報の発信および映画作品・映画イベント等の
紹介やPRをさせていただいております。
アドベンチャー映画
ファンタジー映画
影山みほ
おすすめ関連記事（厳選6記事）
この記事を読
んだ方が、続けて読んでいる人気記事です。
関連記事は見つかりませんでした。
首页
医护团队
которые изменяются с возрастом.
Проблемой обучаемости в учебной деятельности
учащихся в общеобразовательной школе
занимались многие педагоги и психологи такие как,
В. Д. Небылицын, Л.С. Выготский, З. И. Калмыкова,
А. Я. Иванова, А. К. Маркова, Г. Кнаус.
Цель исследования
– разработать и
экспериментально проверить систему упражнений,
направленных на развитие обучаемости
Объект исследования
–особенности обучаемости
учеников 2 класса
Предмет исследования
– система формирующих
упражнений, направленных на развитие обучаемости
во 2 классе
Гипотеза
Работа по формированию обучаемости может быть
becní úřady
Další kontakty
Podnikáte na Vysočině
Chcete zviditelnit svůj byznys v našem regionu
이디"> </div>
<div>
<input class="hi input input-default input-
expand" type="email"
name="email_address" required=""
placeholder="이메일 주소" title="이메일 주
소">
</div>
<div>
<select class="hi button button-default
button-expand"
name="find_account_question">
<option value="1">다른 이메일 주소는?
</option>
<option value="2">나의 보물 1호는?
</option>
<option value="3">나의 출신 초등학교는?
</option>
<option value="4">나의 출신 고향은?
▬▬▬
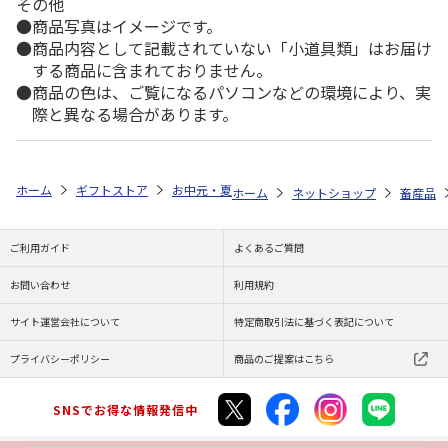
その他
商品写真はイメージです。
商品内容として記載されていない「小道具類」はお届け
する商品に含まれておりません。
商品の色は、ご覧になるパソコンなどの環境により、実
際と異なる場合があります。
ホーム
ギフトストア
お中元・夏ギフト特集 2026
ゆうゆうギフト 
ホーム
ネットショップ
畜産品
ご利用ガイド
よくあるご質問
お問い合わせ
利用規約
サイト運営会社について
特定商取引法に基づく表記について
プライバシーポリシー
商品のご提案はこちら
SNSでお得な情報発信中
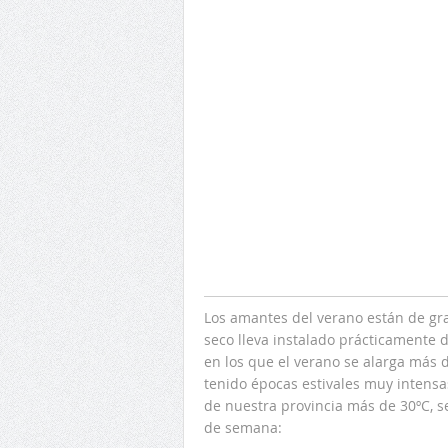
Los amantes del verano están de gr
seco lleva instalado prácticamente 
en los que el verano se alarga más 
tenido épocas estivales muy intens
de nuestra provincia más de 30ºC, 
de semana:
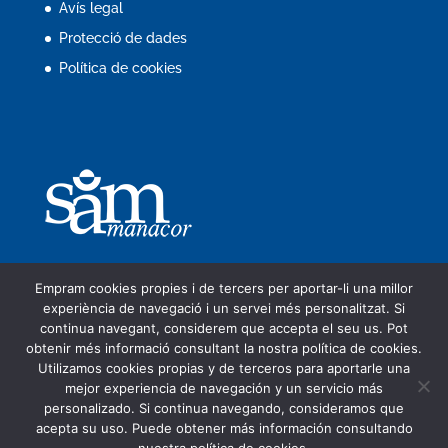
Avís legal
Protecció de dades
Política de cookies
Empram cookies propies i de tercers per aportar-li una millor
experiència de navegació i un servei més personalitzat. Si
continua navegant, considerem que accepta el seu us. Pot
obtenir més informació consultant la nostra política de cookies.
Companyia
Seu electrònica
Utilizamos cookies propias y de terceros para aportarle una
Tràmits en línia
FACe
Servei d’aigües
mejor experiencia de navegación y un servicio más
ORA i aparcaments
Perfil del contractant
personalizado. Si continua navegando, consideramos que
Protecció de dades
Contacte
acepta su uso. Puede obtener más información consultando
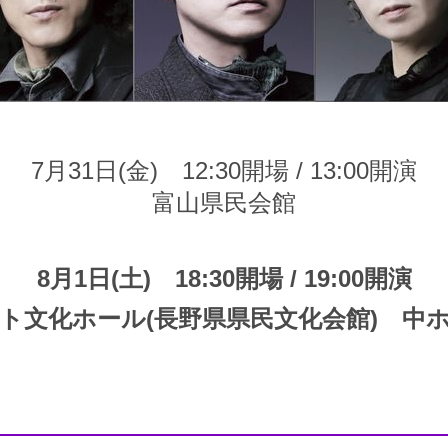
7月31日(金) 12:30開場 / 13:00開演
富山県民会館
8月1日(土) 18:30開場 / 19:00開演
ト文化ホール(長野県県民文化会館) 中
▬▬▬
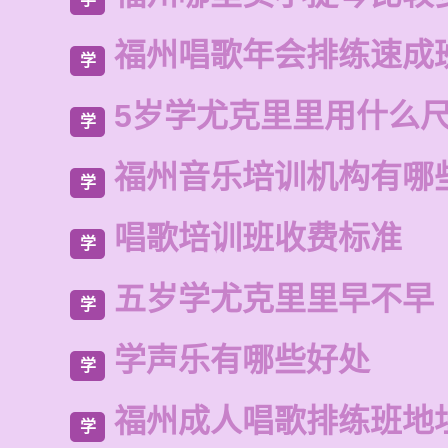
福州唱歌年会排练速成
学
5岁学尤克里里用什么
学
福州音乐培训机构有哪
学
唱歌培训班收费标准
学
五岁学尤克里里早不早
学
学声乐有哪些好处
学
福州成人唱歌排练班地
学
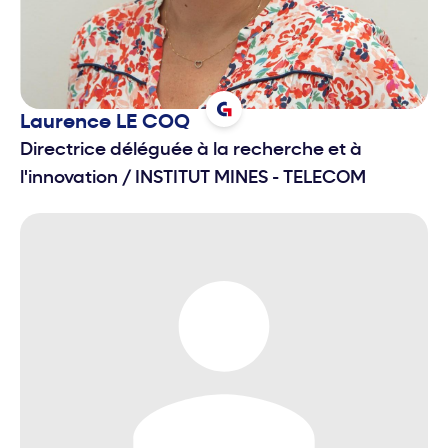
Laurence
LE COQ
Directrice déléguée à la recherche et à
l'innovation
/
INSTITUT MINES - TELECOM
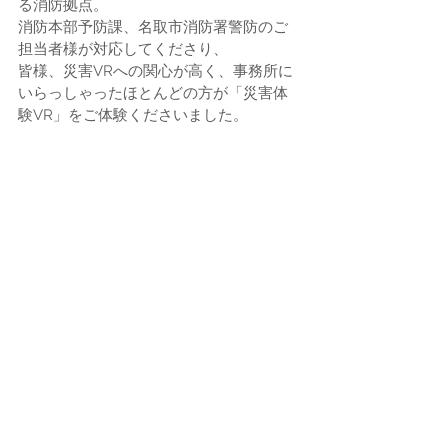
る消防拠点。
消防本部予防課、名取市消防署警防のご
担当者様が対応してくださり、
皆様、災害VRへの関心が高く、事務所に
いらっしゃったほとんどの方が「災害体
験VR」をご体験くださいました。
▬▬▬
● **Required action**:
Scan the records above, then copy out each line that mentions "cookies".

● **Solution to the exercise**:
Política de cookies
Empram cookies propies i de tercers per aportar-li una millor
obtenir més informació consultant la nostra política de cookies.
Utilizamos cookies propias y de terceros para aportarle una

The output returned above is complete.